This is such a specific task that I would just recommend you write it yourself. The simplest thing you need is an XPATH selector to give you the h1/h2/h3 tags.
Counting the headings:
- Pick any one of your favorite programming languages.
- Issue a web request for a page on your website (Ruby, Perl, PHP).
- Parse the HTML.
- Invoke the XPATH heading selector and count the number of elements that it returns.
Crawling your site:
Do step 2 through 4 for all of your pages (you'll probably have to have a queue of pages that you want to crawl). If you want to crawl all of the pages, then it will be just a little more complicated:
- Crawl your home page.
- Select all anchor tags.
- Extract the URL from each
href
and discard any URLs that don't point to your website.

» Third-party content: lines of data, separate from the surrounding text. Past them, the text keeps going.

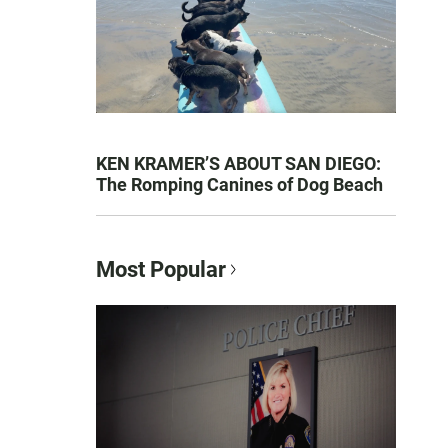
KEN KRAMER’S ABOUT SAN DIEGO:
The Romping Canines of Dog Beach
Most Popular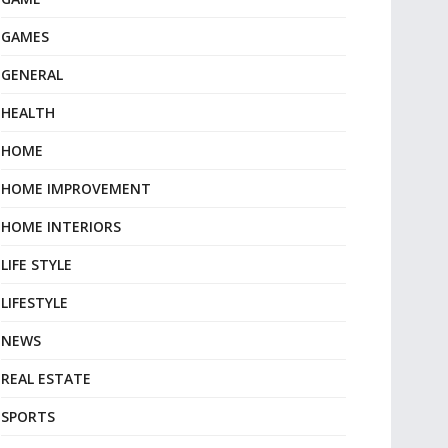
GAMES
GENERAL
HEALTH
HOME
HOME IMPROVEMENT
HOME INTERIORS
LIFE STYLE
LIFESTYLE
NEWS
REAL ESTATE
SPORTS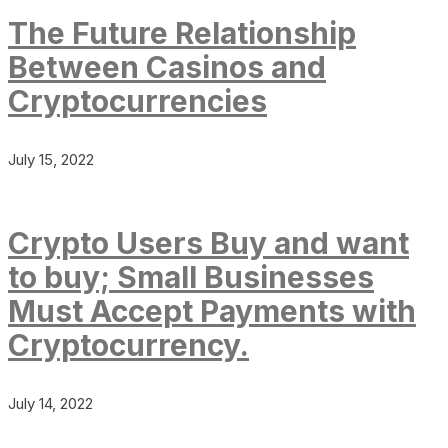
The Future Relationship
Between Casinos and
Cryptocurrencies
July 15, 2022
Crypto Users Buy and want
to buy; Small Businesses
Must Accept Payments with
Cryptocurrency.
July 14, 2022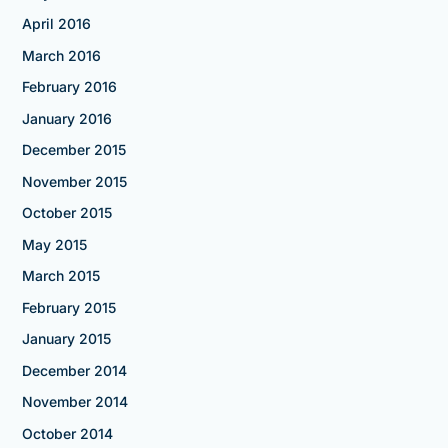
April 2016
March 2016
February 2016
January 2016
December 2015
November 2015
October 2015
May 2015
March 2015
February 2015
January 2015
December 2014
November 2014
October 2014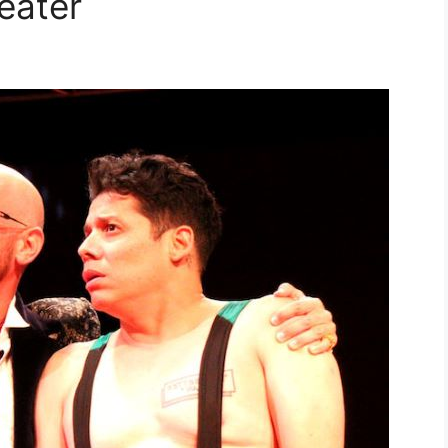
eater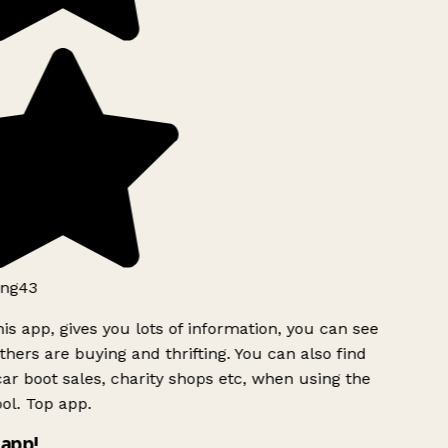
ng43
is app, gives you lots of information, you can see
hers are buying and thrifting. You can also find
ar boot sales, charity shops etc, when using the
l. Top app.
app!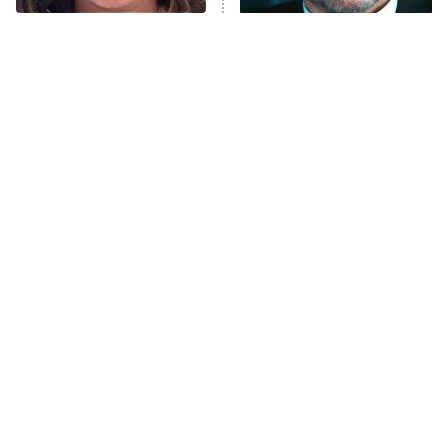
The Tragedy Of Mayim
Tragic Details About
Bialik Just Gets Sadder
Allstate's Mayhem Guy
And Sadder
The Little Girl From
Rene Russo Vanished
Waterworld Grew Up To
From Hollywood & The
Be Drop Dead Gorgeous
Reason Why Is Clear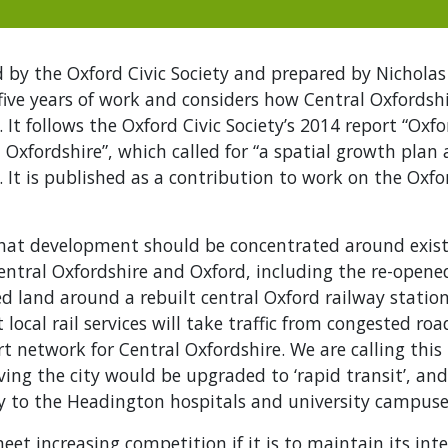
 by the Oxford Civic Society and prepared by Nicholas 
five years of work and considers how Central Oxfordsh
 It follows the Oxford Civic Society’s 2014 report “Oxf
Oxfordshire”, which called for “a spatial growth plan 
 It is published as a contribution to work on the Oxf
at development should be concentrated around exist
 Central Oxfordshire and Oxford, including the re-ope
d land around a rebuilt central Oxford railway station
 local rail services will take traffic from congested ro
t network for Central Oxfordshire. We are calling this 
ing the city would be upgraded to ‘rapid transit’, and t
y to the Headington hospitals and university campuse
et increasing competition if it is to maintain its inte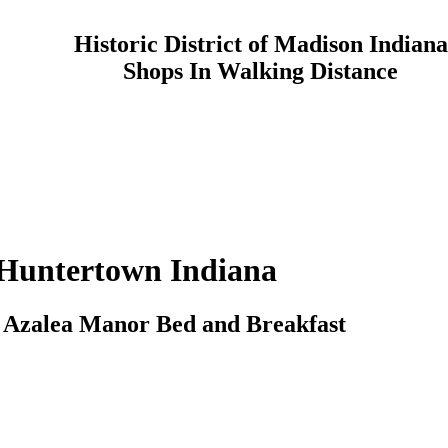
Historic District of Madison Indiana
Shops In Walking Distance
Huntertown
Indiana
o
Azalea Manor
Bed and Breakfast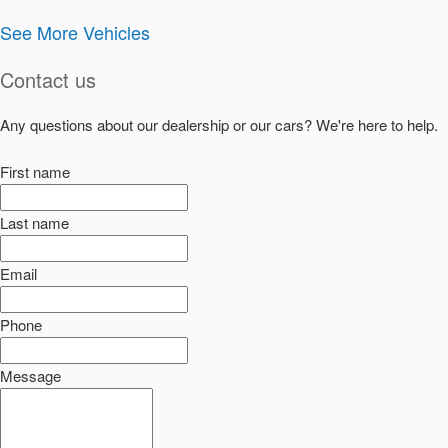
See More Vehicles
Contact us
Any questions about our dealership or our cars? We're here to help.
First name
Last name
Email
Phone
Message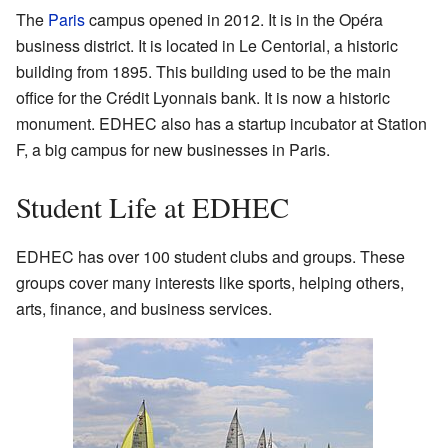
The
Paris
campus opened in 2012. It is in the Opéra
business district. It is located in Le Centorial, a historic
building from 1895. This building used to be the main
office for the Crédit Lyonnais bank. It is now a historic
monument. EDHEC also has a startup incubator at Station
F, a big campus for new businesses in Paris.
Student Life at EDHEC
EDHEC has over 100 student clubs and groups. These
groups cover many interests like sports, helping others,
arts, finance, and business services.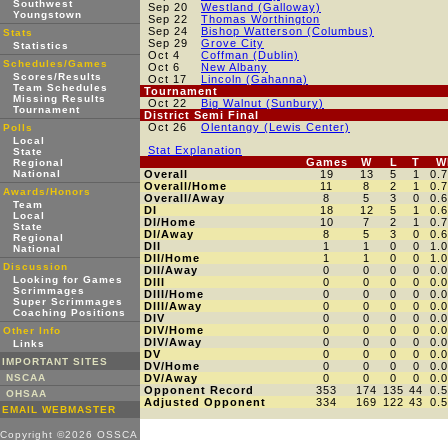
Southwest
Sep 20
Westland (Galloway)
Youngstown
Sep 22
Thomas Worthington
Sep 24
Bishop Watterson (Columbus)
Stats
Sep 29
Grove City
Statistics
Oct 4
Coffman (Dublin)
Schedules/Games
Oct 6
New Albany
Scores/Results
Oct 17
Lincoln (Gahanna)
Team Schedules
Tournament
Missing Results
Oct 22
Big Walnut (Sunbury)
Tournament
District Semi Final
Oct 26
Olentangy (Lewis Center)
Polls
Local
Stat Explanation
State
Games
W
L
T
W
Regional
National
Overall
19
13
5
1
0.
Overall/Home
11
8
2
1
0.
Awards/Honors
Overall/Away
8
5
3
0
0.
Team
DI
18
12
5
1
0.
Local
DI/Home
10
7
2
1
0.
State
DI/Away
8
5
3
0
0.
Regional
DII
1
1
0
0
1.
National
DII/Home
1
1
0
0
1.
Discussion
DII/Away
0
0
0
0
0.
Looking for Games
DIII
0
0
0
0
0.
Scrimmages
DIII/Home
0
0
0
0
0.
Super Scrimmages
DIII/Away
0
0
0
0
0.
Coaching Positions
DIV
0
0
0
0
0.
DIV/Home
0
0
0
0
0.
Other Info
DIV/Away
0
0
0
0
0.
Links
DV
0
0
0
0
0.
IMPORTANT SITES
DV/Home
0
0
0
0
0.
NSCAA
DV/Away
0
0
0
0
0.
Opponent Record
353
174
135
44
0.
OHSAA
Adjusted Opponent
334
169
122
43
0.
EMAIL WEBMASTER
Copyright ©2026 OSSCA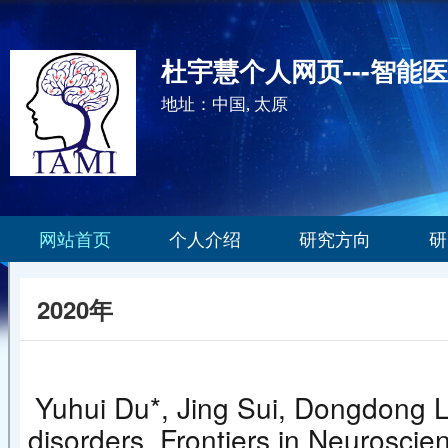
杜宇慧个人网页---智能
地址：中国, 太原
网站首页
个人介绍
研究方向
研
2020年
Yuhui Du*, Jing Sui, Dongdong Li
disorders. Frontiers in Ne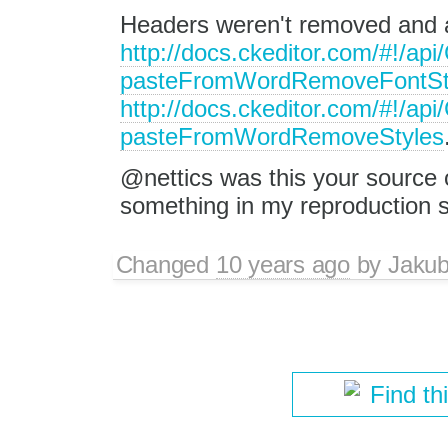
Headers weren't removed and a
http://docs.ckeditor.com/#!/ap
pasteFromWordRemoveFontSt
http://docs.ckeditor.com/#!/ap
pasteFromWordRemoveStyles
@nettics was this your source 
something in my reproduction 
Changed
10 years ago
by
Jaku
Find th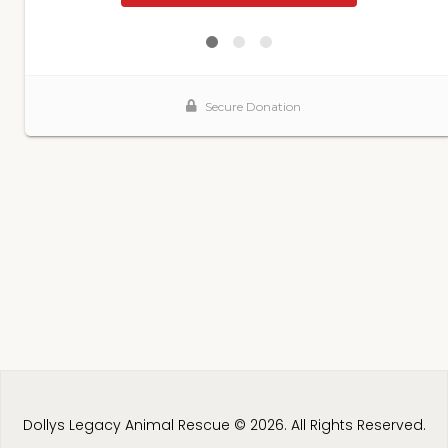
Dollys Legacy Animal Rescue © 2026. All Rights Reserved.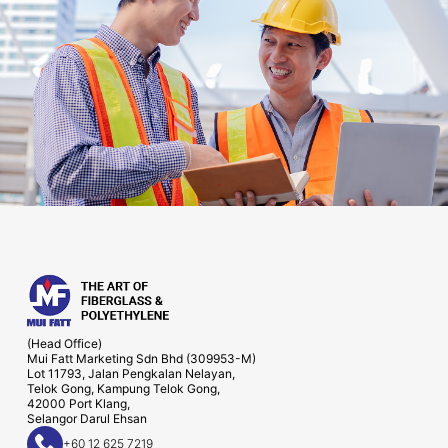
(Head Office)
Mui Fatt Marketing Sdn Bhd (309953-M)
Lot 11793, Jalan Pengkalan Nelayan,
Telok Gong, Kampung Telok Gong,
42000 Port Klang,
Selangor Darul Ehsan
+60 12 625 7219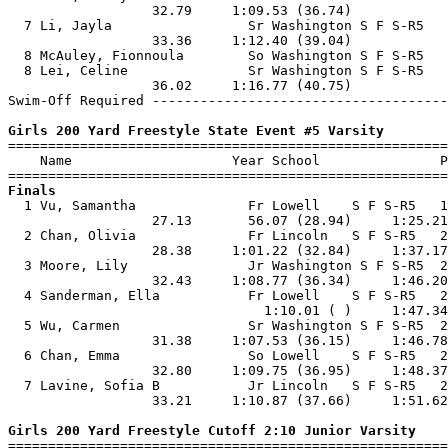
                  32.79     1:09.53 (36.74)            
  7 Li, Jayla                 Sr Washington S F S-R5   
                  33.36     1:12.40 (39.04)            
  8 McAuley, Fionnoula        So Washington S F S-R5   
  8 Lei, Celine               Sr Washington S F S-R5   
                  36.02     1:16.77 (40.75)            
Swim-Off Required -------------------------------------
Girls 200 Yard Freestyle State Event #5 Varsity

=======================================================
    Name                    Year School               P
Finals

  1 Vu, Samantha              Fr Lowell    S F S-R5   1
                  27.13       56.07 (28.94)     1:25.21
  2 Chan, Olivia              Fr Lincoln   S F S-R5   2
                  28.38     1:01.22 (32.84)     1:37.17
  3 Moore, Lily               Jr Washington S F S-R5  2
                  32.43     1:08.77 (36.34)     1:46.20
  4 Sanderman, Ella           Fr Lowell    S F S-R5   2
                                1:10.01 ( )     1:47.34
  5 Wu, Carmen                Sr Washington S F S-R5  2
                  31.38     1:07.53 (36.15)     1:46.78
  6 Chan, Emma                So Lowell    S F S-R5   2
                  32.80     1:09.75 (36.95)     1:48.37
  7 Lavine, Sofia B           Jr Lincoln   S F S-R5   2
                  33.21     1:10.87 (37.66)     1:51.62
Girls 200 Yard Freestyle Cutoff 2:10 Junior Varsity

=======================================================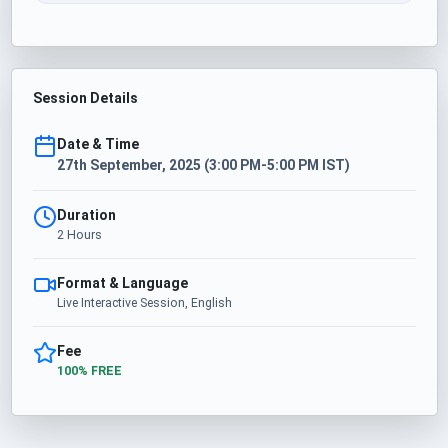
Session Details
Date & Time
27th September, 2025 (3:00 PM-5:00 PM IST)
Duration
2 Hours
Format & Language
Live Interactive Session, English
Fee
100% FREE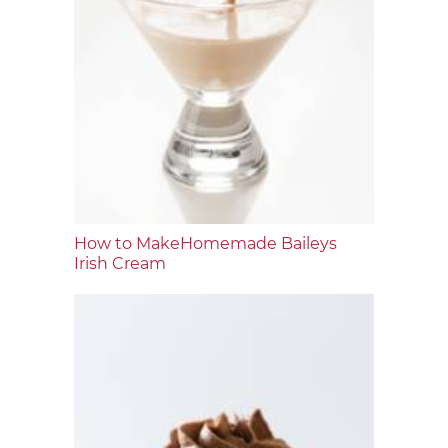
How to MakeHomemade Baileys
Irish Cream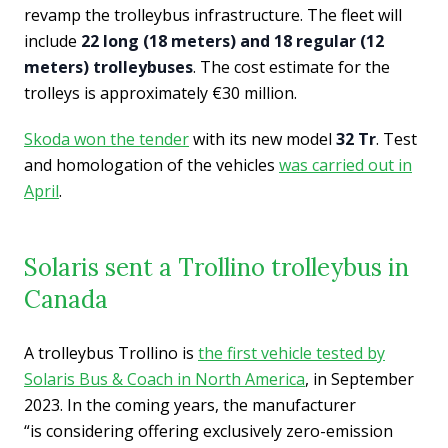
revamp the trolleybus infrastructure. The fleet will
include
22 long (18 meters) and 18 regular (12
meters) trolleybuses
. The cost estimate for the
trolleys is approximately €30 million.
Skoda won the tender
with its new model
32 Tr
.
Test
and homologation of the vehicles
was carried out in
April
.
Solaris sent a Trollino trolleybus in
Canada
A trolleybus Trollino is
the first vehicle tested by
Solaris Bus & Coach in North America
, in September
2023. In the coming years, the manufacturer
“is considering offering exclusively zero-emission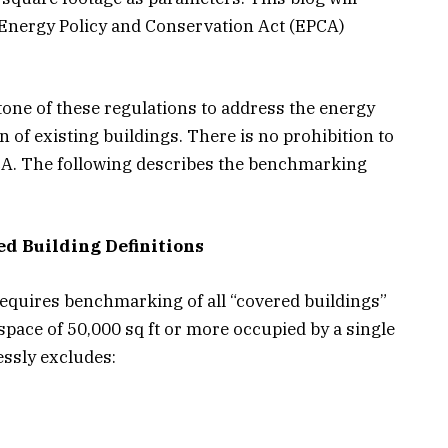
 Energy Policy and Conservation Act (EPCA)
ne of these regulations to address the energy
of existing buildings. There is no prohibition to
A. The following describes the benchmarking
d Building Definitions
equires benchmarking of all “covered buildings”
space of 50,000 sq ft or more occupied by a single
essly excludes: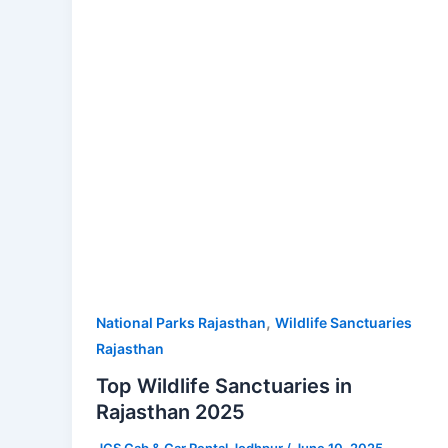
Rajasthan
2025
,
National Parks Rajasthan
Wildlife Sanctuaries
Rajasthan
Top Wildlife Sanctuaries in
Rajasthan 2025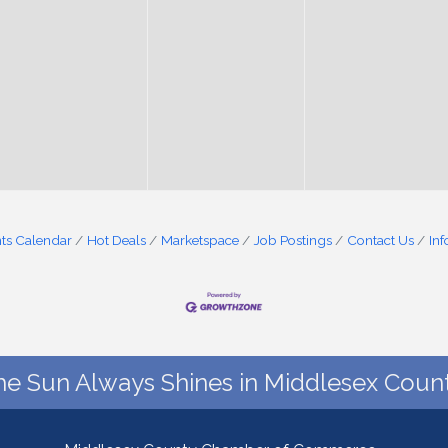
ts Calendar
Hot Deals
Marketspace
Job Postings
Contact Us
In
he Sun Always Shines in Middlesex Count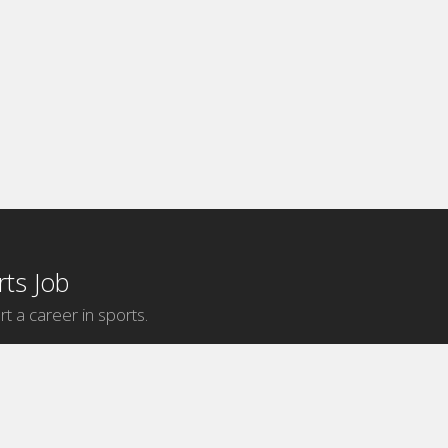
ts Job
rt a career in sports.
Internship Categories
MLB Internships
NBA Internships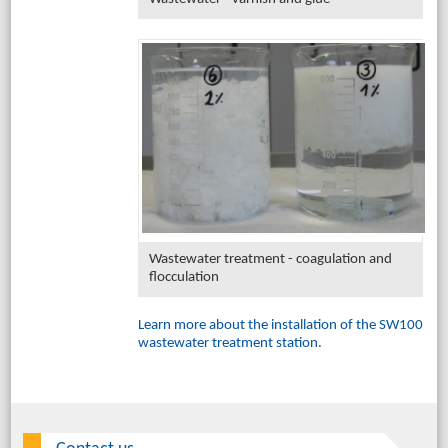
Wastewater treatment - coagulation and
flocculation
Learn more about the installation of the SW100
wastewater treatment station.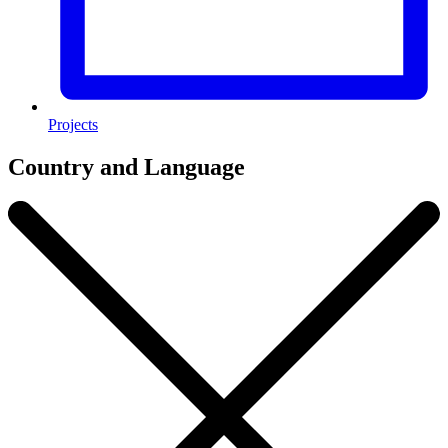
Projects
Country and Language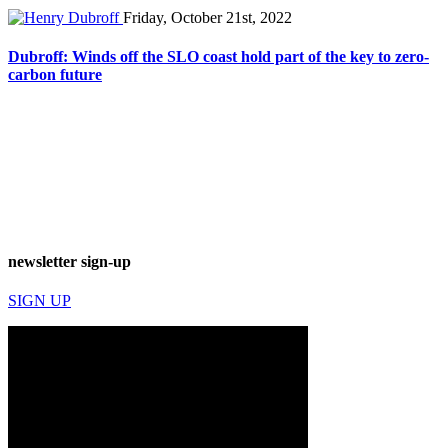
Friday, October 21st, 2022
Dubroff: Winds off the SLO coast hold part of the key to zero-
carbon future
newsletter sign-up
SIGN UP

- Perform a URL-seen test: if you have seen it before, then discard, otherwise queue for crawling.
URL-Seen test:
The URL-seen test is pretty simple: just add all the URLs you've seen so far to a hash map. If you run into a URL that is in your hash map, then you can ignore it. If it's not in the hash map, then add it to the crawl queue. The key for the hash map should be the URL and the value should be some kind of a structure that allows you to keep statistics for the headings:
Key = URL
Value = struct{ h1Count, h2Count, h3Count...}
That should be about it. I know it seems like a lot, but it shouldn't be more than a few hundred lines of code!